Non-ASCII Burninator

/// <summary>
/// Removes all non-ASCII characters from the string
/// Courtesy: http://stackoverflow.com/a/135473/476786
/// Uses the .NET ASCII encoding to convert a string. 
/// UTF8 is used during the conversion because it can represent any of the original characters. 
/// It uses an EncoderReplacementFallback to to convert any non-ASCII character to an empty string.
/// </summary>
/// <param name="value"></param>
/// <returns></returns>
public static string RemoveNonASCII(this string value)
{
    string cleanStr = 
           Encoding.ASCII
                   .GetString(
                              Encoding.Convert(Encoding.UTF8,
                                               Encoding.GetEncoding(Encoding.ASCII.EncodingName,
                                                                    new EncoderReplacementFallback(string.Empty),
                                                                    new DecoderExceptionFallback()
                                                                    ),
                                               Encoding.UTF8.GetBytes(value)
                                               )
                              );
    return cleanStr;
}

I really hope to get an answer as the workaround is obviously not ideal, and it also doesn't make sense why this is not possible!

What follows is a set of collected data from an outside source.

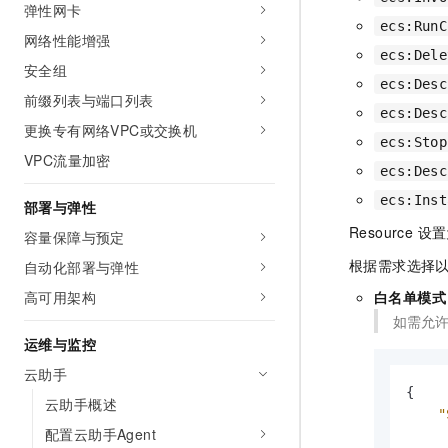
弹性网卡
ecs:RunC
网络性能增强
ecs:Dele
安全组
ecs:Desc
前缀列表与端口列表
ecs:Desc
更换专有网络VPC或交换机
ecs:Stop
VPC流量加密
ecs:Desc
ecs:Inst
部署与弹性
Resource 设
容量保障与预定
根据需求选择
自动化部署与弹性
高可用架构
白名单模式
如需允许
运维与监控
云助手
{
云助手概述
"
配置云助手Agent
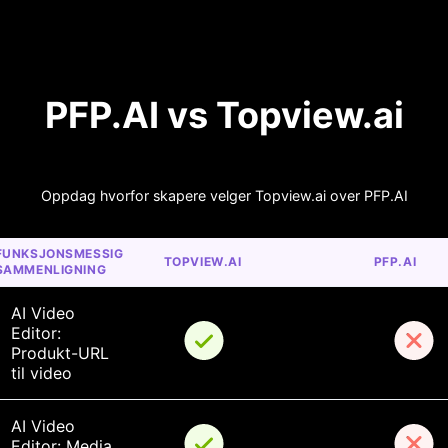
PFP.AI vs Topview.ai
Oppdag hvorfor skapere velger Topview.ai over PFP.AI
FUNKSJONSMESSIG 
TOPVIEW.AI
PFP.AI
SAMMENLIGNING
AI Video 
Editor: 
Produkt-URL 
til video
AI Video 
Editor: Media 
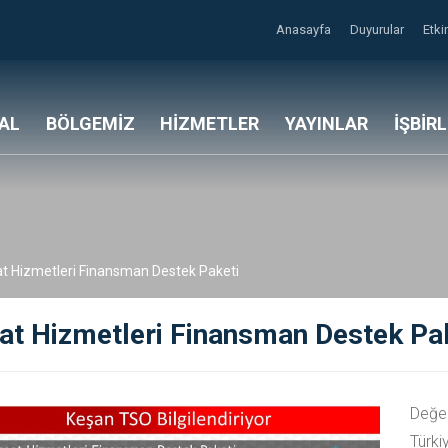
Anasayfa
Duyurular
Etki
AL
BÖLGEMİZ
HİZMETLER
YAYINLAR
İŞBİR
at Hizmetleri Finansman Destek Paketi
at Hizmetleri Finansman Destek Pa
Değer
Türki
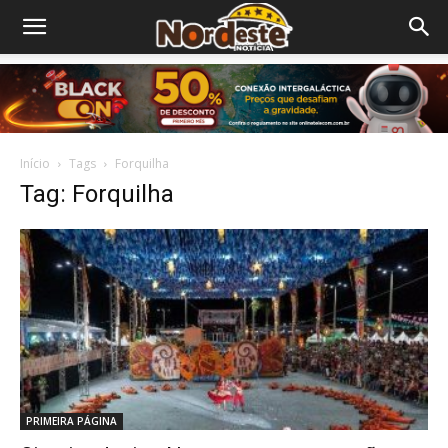
Início
Tags
Forquilha
Tag: Forquilha
PRIMEIRA PÁGINA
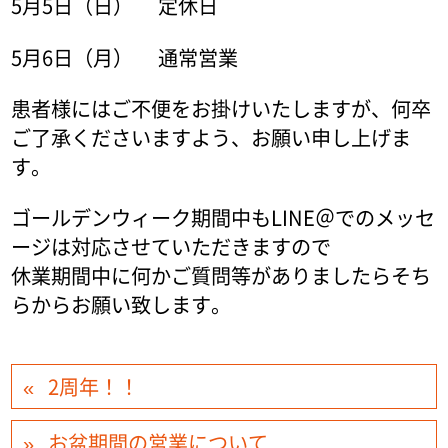
5月5日（日） 定休日
5月6日（月） 通常営業
患者様にはご不便をお掛けいたしますが、何卒
ご了承くださいますよう、お願い申し上げま
す。
ゴールデンウィーク期間中もLINE＠でのメッセ
ージは対応させていただきますので
休業期間中に何かご質問等がありましたらそち
らからお願い致します。
2周年！！
お盆期間の営業について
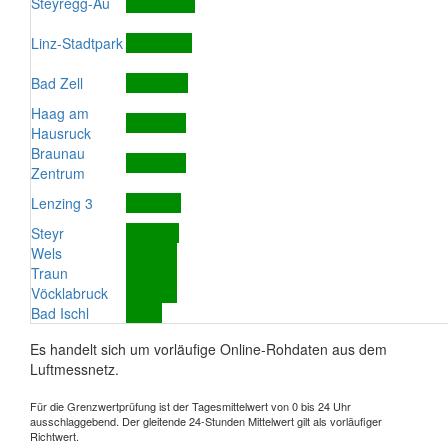
Steyregg-Au
Linz-Stadtpark
Bad Zell
Haag am
Hausruck
Braunau
Zentrum
Lenzing 3
Steyr
Wels
Traun
Vöcklabruck
Bad Ischl
Es handelt sich um vorläufige Online-Rohdaten aus dem
Luftmessnetz.
Für die Grenzwertprüfung ist der Tagesmittelwert von 0 bis 24 Uhr
ausschlaggebend. Der gleitende 24-Stunden Mittelwert gilt als vorläufiger
Richtwert.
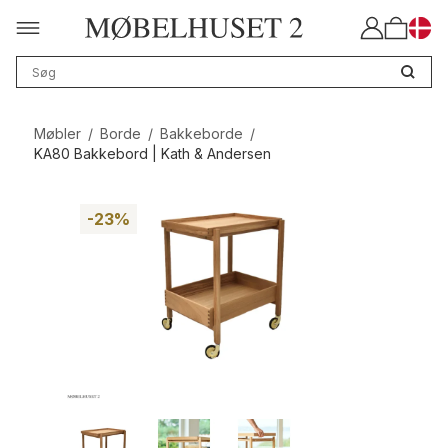
Møbler
/
Borde
/
Bakkeborde
/
KA80 Bakkebord | Kath & Andersen
-23%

Just have had confirmation from the azure-sdk-for-net team on GitHub that only ASCII characters are valid as data within blob meta-data.

joeg commented:
The supported characters in the blob metadata must be ASCII characters. To work around this you can either escape the string ( percent encode), base64 encode etc.

Source on GitHub

So as a work-around, either:

  • escape the string (percent encode), base64 encode, etc, as suggested by joeg
  • use the techniques that I have mentioned in my other answer.